On Wednesday, Nov. 26, the Cristo Rey Jesuit community gathered for our annual Thanksgiving prayer service. Junior Neil Mattei Jr. addressed the school and shared his thoughts on the events in Ferguson, Missouri. He also challenged his fellow students to be “peacemakers and problem solvers of society.” Here are his remarks:
As most of you should know, Monday night around 9:15 in Ferguson the decision was made that police officer Darren Wilson would not face any charges for the murder of Michael Brown. Michael Brown was fatally shot on August 9, 2014 for a suspected robbery of a nearby convenience store. He was only 18 years old.
As [the students who spoke before me] just said, in order to work for justice we must stop being afraid to do what’s right and we should be grateful for our voices, which are our greatest tool. That is why I stand here today.
Injustices like the tragedy in Ferguson are very important and should not be taken lightly. As a society it seems that the value of one’s own life has become meaningless. Every life on earth is important and people need to realize this.
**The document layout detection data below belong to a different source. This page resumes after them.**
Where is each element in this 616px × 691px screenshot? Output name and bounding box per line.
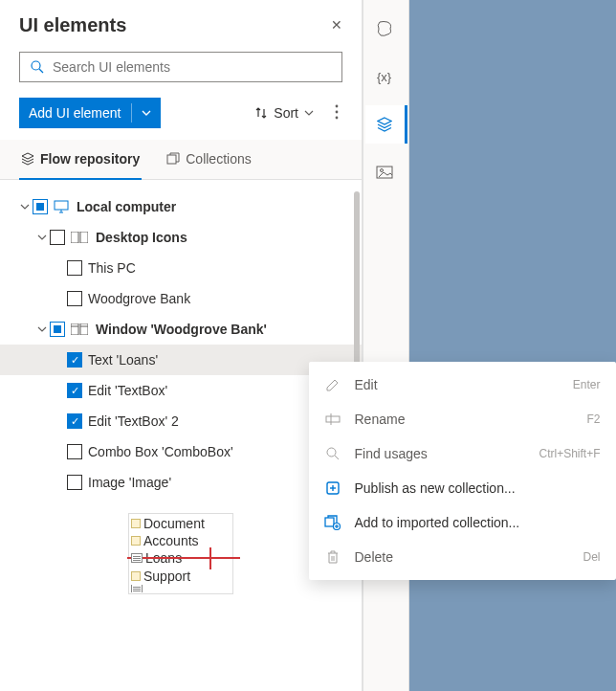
ui-elements-panel: UI elements ✕ Add UI element Sort <box>0 0 363 691</box>
context-menu-delete[interactable]: Delete Del <box>309 540 616 574</box>
tree-node-text-loans[interactable]: Text 'Loans' <box>0 345 362 375</box>
checkbox[interactable] <box>50 322 65 337</box>
tree-node-edit-textbox-2[interactable]: Edit 'TextBox' 2 <box>0 406 362 436</box>
more-button[interactable] <box>327 100 346 126</box>
more-vertical-icon <box>335 104 339 120</box>
tree-label: Image 'Image' <box>88 475 171 490</box>
checkbox[interactable] <box>67 383 82 398</box>
add-button-label: Add UI element <box>19 105 131 121</box>
svg-rect-9 <box>71 323 78 335</box>
edit-icon <box>324 377 341 392</box>
search-icon <box>30 59 45 75</box>
checkbox[interactable] <box>50 230 65 245</box>
search-input[interactable] <box>19 52 342 82</box>
search-icon <box>324 446 341 461</box>
context-menu-publish-collection[interactable]: Publish as new collection... <box>309 471 616 505</box>
checkbox[interactable] <box>67 444 82 459</box>
chevron-down-icon[interactable] <box>34 233 50 242</box>
tree-label: Desktop Icons <box>96 230 187 245</box>
sort-label: Sort <box>274 105 298 121</box>
tree-node-window-woodgrove[interactable]: Window 'Woodgrove Bank' <box>0 314 362 345</box>
tree-label: Edit 'TextBox' <box>88 383 167 398</box>
svg-point-15 <box>381 169 384 172</box>
svg-rect-6 <box>55 201 68 210</box>
delete-icon <box>324 549 341 565</box>
chevron-down-icon[interactable] <box>132 105 161 121</box>
svg-point-3 <box>336 110 339 113</box>
svg-rect-7 <box>71 232 78 243</box>
context-menu-find-usages[interactable]: Find usages Ctrl+Shift+F <box>309 436 616 471</box>
desktop-icon <box>71 232 88 243</box>
svg-rect-8 <box>80 232 88 243</box>
toolstrip-images-icon[interactable] <box>365 153 407 191</box>
checkbox[interactable] <box>67 413 82 429</box>
svg-line-19 <box>335 456 339 459</box>
tree-node-local-computer[interactable]: Local computer <box>0 191 362 222</box>
tree-label: Window 'Woodgrove Bank' <box>96 322 267 337</box>
sort-icon <box>254 106 268 120</box>
rename-icon <box>324 412 341 426</box>
sort-button[interactable]: Sort <box>249 101 319 124</box>
tree-label: Edit 'TextBox' 2 <box>88 413 179 429</box>
chevron-down-icon[interactable] <box>34 324 50 334</box>
checkbox[interactable] <box>67 291 82 306</box>
svg-text:{x}: {x} <box>377 70 392 84</box>
tree-label: Woodgrove Bank <box>88 291 190 306</box>
svg-rect-16 <box>326 416 340 422</box>
add-ui-element-button[interactable]: Add UI element <box>19 98 161 128</box>
tree-label: This PC <box>88 260 136 276</box>
svg-point-0 <box>32 61 40 70</box>
window-icon <box>71 323 88 335</box>
tree-node-woodgrove-bank[interactable]: Woodgrove Bank <box>0 283 362 314</box>
element-preview: Document Accounts Loans Support <box>0 498 362 613</box>
tree-node-this-pc[interactable]: This PC <box>0 253 362 283</box>
svg-line-1 <box>39 69 43 73</box>
tree-node-edit-textbox[interactable]: Edit 'TextBox' <box>0 375 362 406</box>
svg-rect-23 <box>325 518 334 526</box>
toolstrip-copilot-icon[interactable] <box>365 10 407 48</box>
tab-flow-repository[interactable]: Flow repository <box>19 140 142 180</box>
tree-label: Text 'Loans' <box>88 352 158 368</box>
tree-node-desktop-icons[interactable]: Desktop Icons <box>0 222 362 253</box>
designer-canvas-background <box>409 0 616 691</box>
chevron-down-icon <box>304 108 314 118</box>
close-icon[interactable]: ✕ <box>327 13 346 36</box>
context-menu-add-to-imported[interactable]: Add to imported collection... <box>309 505 616 540</box>
checkbox[interactable] <box>67 352 82 368</box>
chevron-down-icon[interactable] <box>17 202 33 212</box>
tree-label: Combo Box 'ComboBox' <box>88 444 233 459</box>
context-menu: Edit Enter Rename F2 Find usages Ctrl+Sh… <box>309 362 616 580</box>
monitor-icon <box>54 200 69 213</box>
right-toolstrip: {x} <box>363 0 409 691</box>
context-menu-edit[interactable]: Edit Enter <box>309 368 616 402</box>
checkbox[interactable] <box>67 475 82 490</box>
svg-rect-11 <box>80 323 88 335</box>
tab-label: Collections <box>186 151 251 167</box>
page-title: UI elements <box>19 14 126 36</box>
svg-rect-5 <box>167 155 176 164</box>
tree-node-combobox[interactable]: Combo Box 'ComboBox' <box>0 436 362 467</box>
toolstrip-variables-icon[interactable]: {x} <box>365 57 407 96</box>
checkbox[interactable] <box>33 199 48 214</box>
tab-collections[interactable]: Collections <box>165 140 253 180</box>
collections-icon <box>166 152 180 166</box>
toolstrip-ui-elements-icon[interactable] <box>365 105 407 144</box>
tree-view: Local computer Desktop Icons This PC Woo… <box>0 180 362 691</box>
publish-icon <box>324 480 341 496</box>
tree-label: Local computer <box>77 199 176 214</box>
checkbox[interactable] <box>67 260 82 276</box>
context-menu-rename[interactable]: Rename F2 <box>309 402 616 436</box>
layers-icon <box>21 152 34 166</box>
svg-point-4 <box>336 116 339 119</box>
svg-point-2 <box>336 104 339 107</box>
svg-point-18 <box>327 448 336 457</box>
add-collection-icon <box>324 515 341 530</box>
tab-label: Flow repository <box>40 151 140 167</box>
search-field[interactable] <box>53 59 332 75</box>
tree-node-image[interactable]: Image 'Image' <box>0 467 362 498</box>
We cannot expect others to value our lives unless we value our own. This means that we must understand that our presence on earth is important, and that everything we think, say, and do matters to the world.
We must first recognize and then live up to our potential, and become the peacemakers and problem solvers of society. It is our job to fight for each other and against the injustices in the society we live in. In order to do this, we must be a part of the solution and not be the cause of more problems. We must better ourselves individually so that as a community we can come together and work for a common cause.
Ferguson should not be forgotten, instead we must use our knowledge about everything that has happened as motivation to prevent issues like this in the future. It is wrong of us to look at the events in St. Louis and shake our heads and talk about them without any action in our own lives.
Everyone in this room can do something about the injustices in our world. We are the next generation of leaders, and we don’t have to wait until we are adults to do something about the problem. It’s the little actions in each of our lives that become big solutions for society.
I encourage each of you to think about how much you value your own lives and the lives of those around you. During the Thanksgiving season we should be grateful for ourselves and for our unique gifts. We must also give thanks for our community. Finally, we should do as we did today and pray for people like Mike Brown and his family. We cannot separate ourselves from this issue because, God forbid, who is to say that the next Michael Brown isn’t me or you?
So, as I close, I want each of you to understand that issues like the one in St. Louis should continue to be taken seriously by everyone and that as a community we can make a difference in society through our everyday actions.